The entry of Burgundy producers into Oregon winemaking has perpetuated the Oregon-Burgundy association; Joseph Drouhin established Domaine Drouhin Oregon in 1987, for example, while Louis Jadot purchased Resonance Vineyard in 2013, and Champagne Henriot, which owns Bouchard Freres in Burgundy, invested in Beaux Freres in Oregon just this year. Another notable Burgundy-Oregon alliance is Domaine Nicolas-Jay, whose Pinot Noirs became available last year. The winery is a collaboration between two longtime friends and Oregon Pinot Noir lovers: Jean-Nicholas Meo of the renowned Burgundy Domaine Meo-Camuzet and American music mogul Jay Boberg. The concept is to merge classic Burgundian winemaking with top-quality Oregon Pinot Noir fruit. The first results are outstanding.

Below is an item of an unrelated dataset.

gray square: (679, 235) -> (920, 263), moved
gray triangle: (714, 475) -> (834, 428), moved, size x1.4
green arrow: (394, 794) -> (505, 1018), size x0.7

The current Nicolas-Jay releases are from the 2015 vintage and include a Willamette Valley Pinot Noir ($65) and three limited-production single-vineyard Pinot Noirs: Nysa from the Dundee Hills AVA ($90), Momtazi from the McMinville AVA (about $100) and Bishop Creek from the Yamhill-Carlton AVA ($100). The Bishop Creek vineyard is the winery’s estate vineyard, and its wine is a standout in the line-up, but every one of the wines is exciting and impressive.
A salient quality of the 2015 Nicolas-Jay Bishop Creek Pinot Noir is its roundness on the palate, a structural balance so ideal that you sense you are tasting greatness. It is a generous Pinot Noir but not dense or fleshy in texture. Acidity enlivens its richness from within, and tannin grounds the taste, both components supporting the wine’s spherical beauty. Aromatically, the wine is intense with dark fruit notes, black cherry and plum, as well as savory notes of warm spices, damp earth and smoke. The wine aged in French oak barrels that were half new and half neutral, and while you can detect characteristics of oak — the smokiness, the fine grip of oak tannin on your tongue — you would probably not label the wine “oaky.” Despite how impressive this wine is now, it has everything it needs to age gracefully for many years.

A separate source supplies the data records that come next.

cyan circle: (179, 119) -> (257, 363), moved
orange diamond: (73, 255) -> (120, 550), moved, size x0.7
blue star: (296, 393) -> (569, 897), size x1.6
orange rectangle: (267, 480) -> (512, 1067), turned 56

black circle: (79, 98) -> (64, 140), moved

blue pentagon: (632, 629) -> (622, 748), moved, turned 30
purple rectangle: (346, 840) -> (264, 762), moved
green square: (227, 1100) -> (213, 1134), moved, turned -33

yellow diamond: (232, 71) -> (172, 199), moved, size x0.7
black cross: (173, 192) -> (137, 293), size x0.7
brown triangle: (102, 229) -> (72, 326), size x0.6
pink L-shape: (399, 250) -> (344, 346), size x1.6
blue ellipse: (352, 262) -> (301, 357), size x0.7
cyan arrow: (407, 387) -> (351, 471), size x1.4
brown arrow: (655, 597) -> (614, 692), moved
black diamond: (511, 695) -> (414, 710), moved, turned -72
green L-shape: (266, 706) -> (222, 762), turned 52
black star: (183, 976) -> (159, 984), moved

At the other end of the winery’s portfolio is the 2015 Nicolas-Jay Willamette Valley Pinot Noir. At 2400 cases production, this wine is more than twenty times larger in volume than the single-vineyard wines — and yet it is a terrific wine. The wine’s perfume alone is worth experiencing: floral notes wafting atop black cherry fruit with hints of chocolate and rich earth. In your mouth, red fruits come into play, tart cherry and cranberry, along with savory mineral notes. The wine is juicy and vibrant, with enough acidity and tannin to suggest that it will improve over time. In fact, winemaker Tracy Kendall recommends an hour or two of decanting if you are drinking this wine now. I personally found it far more expressive on Day Two than when I first tasted it.
Both the 2015 Nysa Pinot Noir and the 2015 Momtazi are brilliant wines. With air, the Nysa shows a roundness that’s suggestive of the Bishop Creek but it is leaner, more red-fruit driven, spicier and more minerally, as well as somewhat lighter in weight; it grows on me each time I taste it. The Momtazi is fascinating because of the interplay of tannin and red fruit in your mouth, each jockeying for dominance. This is the wine that’s showing the most precision and definition, and purity of fruit — very special traits that make it my second favorite of the group.
Each of these wines represents an individualized expression of top-quality Oregon Pinot Noir. After the 2015 Bishop Creek, I rate the Momtazi at 93 and the Willamette Valley and the Nysa at 91 to 92 points.